Canada Revenue Agency turns up the heat on cash businesses
The Canadian tax system relies upon self-assessment, which means, essentially, that you’re trusted to be honest in your reporting, maintain good books, and hang on to the records needed to support your claim. And most people do just that.
Every year though, the CRA highlights certain areas in search of unreported income like cash-intensive businesses, such as restaurants, for instance.
Recently, CRA has taken to double-checking reported company revenues by indirect means, such as extrapolating total sales based on tip income declared by wait staff.
Auditors will also try to determine if your lifestyle is roughly equivalent to your income and net worth.

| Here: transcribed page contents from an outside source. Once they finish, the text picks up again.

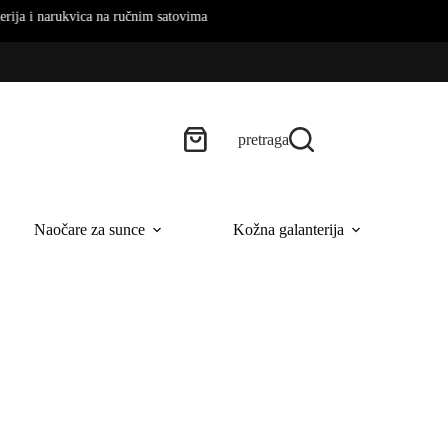
rukvica na ručnim satovima
pretraga
Naočare za sunce
Kožna galanterija
B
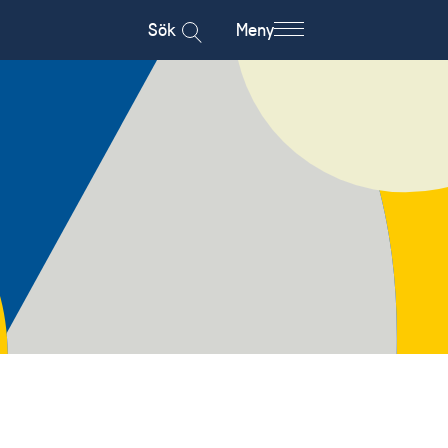
Sök
Meny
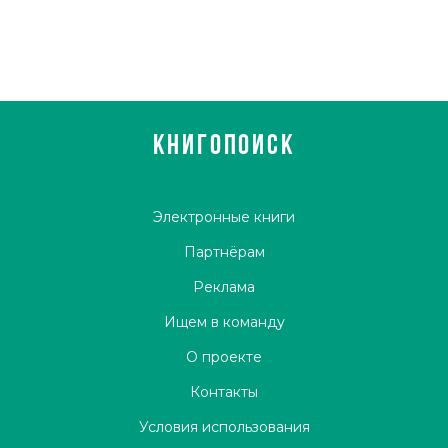
КНИГОПОИСК
Электронные книги
Партнёрам
Реклама
Ищем в команду
О проекте
Контакты
Условия использования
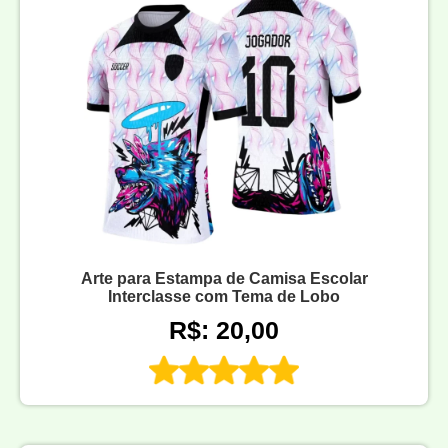
Arte para Estampa de Camisa Escolar
Interclasse com Tema de Lobo
R$: 20,00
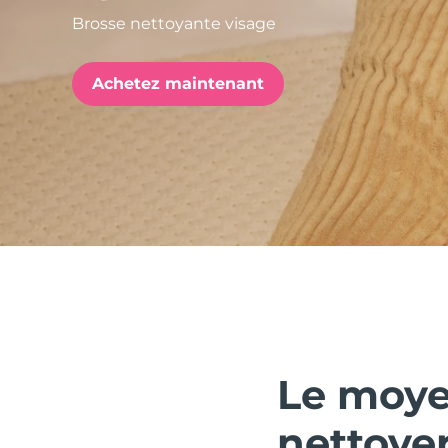
Brosse nettoyante visage
issa™ Teeth Whitening Set
Achetez maintenant
FAQ™ Dual LED Panel
POPULAIRE
Offres spéciales
Bestsellers
Le moye
nettoyer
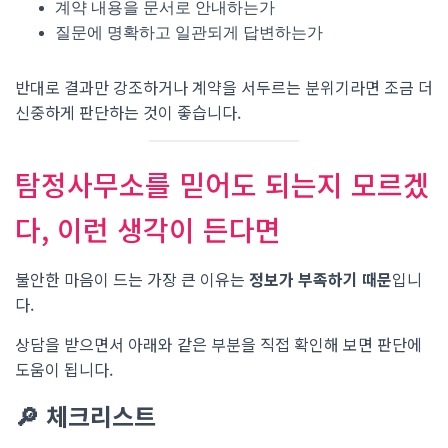
계약 내용을 문서로 안내하는가
질문에 명확하고 일관되게 답변하는가
반대로 결과만 강조하거나 계약을 서두르는 분위기라면 조금 더
신중하게 판단하는 것이 좋습니다.
탐정사무소를 믿어도 되는지 모르겠
다, 이런 생각이 든다면
불안한 마음이 드는 가장 큰 이유는
정보가 부족하기 때문
입니
다.
상담을 받으면서 아래와 같은 부분을 직접 확인해 보면 판단에
도움이 됩니다.
🔎 체크리스트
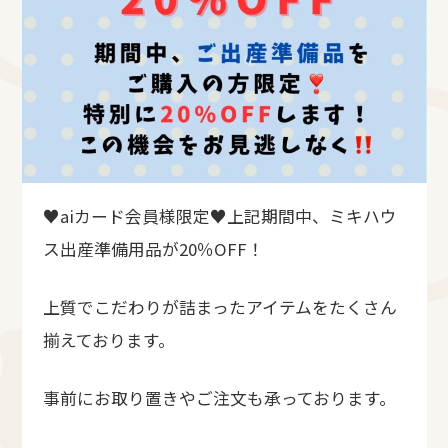
♥aiカード会員様限定♥上記期間中、ミキハウ
ス出産準備用品が20％OFF！
上質でこだわりが詰まったアイテムをたくさん
揃えております。
事前にお取り置きやご注文も承っております。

The net worth method relies on the concept that when someone accumulates wealth during a tax year, they either invest it or spends it. As a result, an auditor conducting a net worth audit will consider an increase in the taxpayer’s net worth throughout the year as taxable income, explains Ottawa laywer Sebastien Desmarais.
From there, the auditor will add all non-deductible expenditures to the taxpayer’s net worth and then compare that number to the taxpayer’s net worth at the end of the taxation year. Any increase over the year will be considered income for tax purposes.
The onus is on you to rebut all of the CRA’s assumptions and findings. And that can be tough to do.
"When you have a net-worth audit," says Toronto tax lawyer David Piccolo, “you almost have to go through it with a fine-tooth comb” to see if the CRA's assumptions are accurate.
Have you ever been the subject of a net worth audit? How did things work out?